◆ **Exercise prompt**: Output consists of the line that contains "מרק בצל טבעוני" plus every later line of the material below, each one duplicated exactly.

◆ **Dataset**:
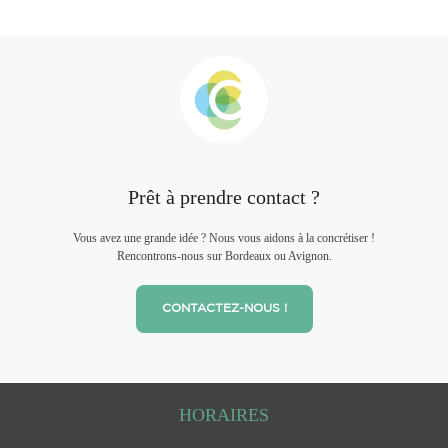
Prêt à prendre contact ?
Vous avez une grande idée ? Nous vous aidons à la concrétiser !
Rencontrons-nous sur Bordeaux ou Avignon.
CONTACTEZ-NOUS !
HORAIRES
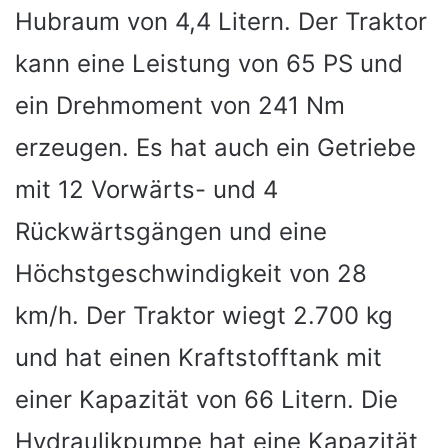
Hubraum von 4,4 Litern. Der Traktor
kann eine Leistung von 65 PS und
ein Drehmoment von 241 Nm
erzeugen. Es hat auch ein Getriebe
mit 12 Vorwärts- und 4
Rückwärtsgängen und eine
Höchstgeschwindigkeit von 28
km/h. Der Traktor wiegt 2.700 kg
und hat einen Kraftstofftank mit
einer Kapazität von 66 Litern. Die
Hydraulikpumpe hat eine Kapazität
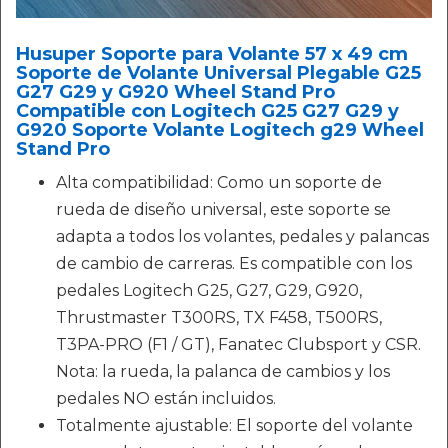
Husuper Soporte para Volante 57 x 49 cm
Soporte de Volante Universal Plegable G25
G27 G29 y G920 Wheel Stand Pro
Compatible con Logitech G25 G27 G29 y
G920 Soporte Volante Logitech g29 Wheel
Stand Pro
Alta compatibilidad: Como un soporte de
rueda de diseño universal, este soporte se
adapta a todos los volantes, pedales y palancas
de cambio de carreras. Es compatible con los
pedales Logitech G25, G27, G29, G920,
Thrustmaster T300RS, TX F458, T500RS,
T3PA-PRO (F1 / GT), Fanatec Clubsport y CSR.
Nota: la rueda, la palanca de cambios y los
pedales NO están incluidos.
Totalmente ajustable: El soporte del volante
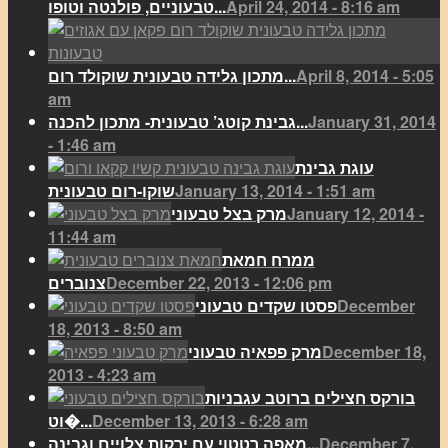
April 24, 2014 - 8:16 am
טבעוניים, פולנטה וטופו...
April 8, 2014 - 5:05
מתכון גלידה טבעונית שוקולד רום...
am
January 31, 2014
גבינת קוטג’ טבעונית- מתכון להכנה...
- 1:46 am
עוגת גבינת
January 13, 2014 - 1:51 am
שוקו-רום טבעונית
January 12, 2014 -
מרק בצל טבעוני
11:44 am
ממרח חמאת
December 22, 2013 - 12:06 pm
צנוברים
December
פסטו שקדים טבעוני
18, 2013 - 8:50 am
December 18,
מרק פפאיה טבעוני
2013 - 4:23 am
בורקס חצילים ברוטב עגבניות
December 13, 2013 - 6:28 am
וט�...
December 7,
מאפה רטטוי עם ירקות צלויים וגבינה...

◆ **Your solution**:
מרק בצל טבעוני
11:44 am
ממרח חמאת
December 22, 2013 - 12:06 pm
צנוברים
December
פסטו שקדים טבעוני
18, 2013 - 8:50 am
December 18,
מרק פפאיה טבעוני
2013 - 4:23 am
בורקס חצילים ברוטב עגבניות
December 13, 2013 - 6:28 am
וט�...
December 7,
מאפה רטטוי עם ירקות צלויים וגבינה...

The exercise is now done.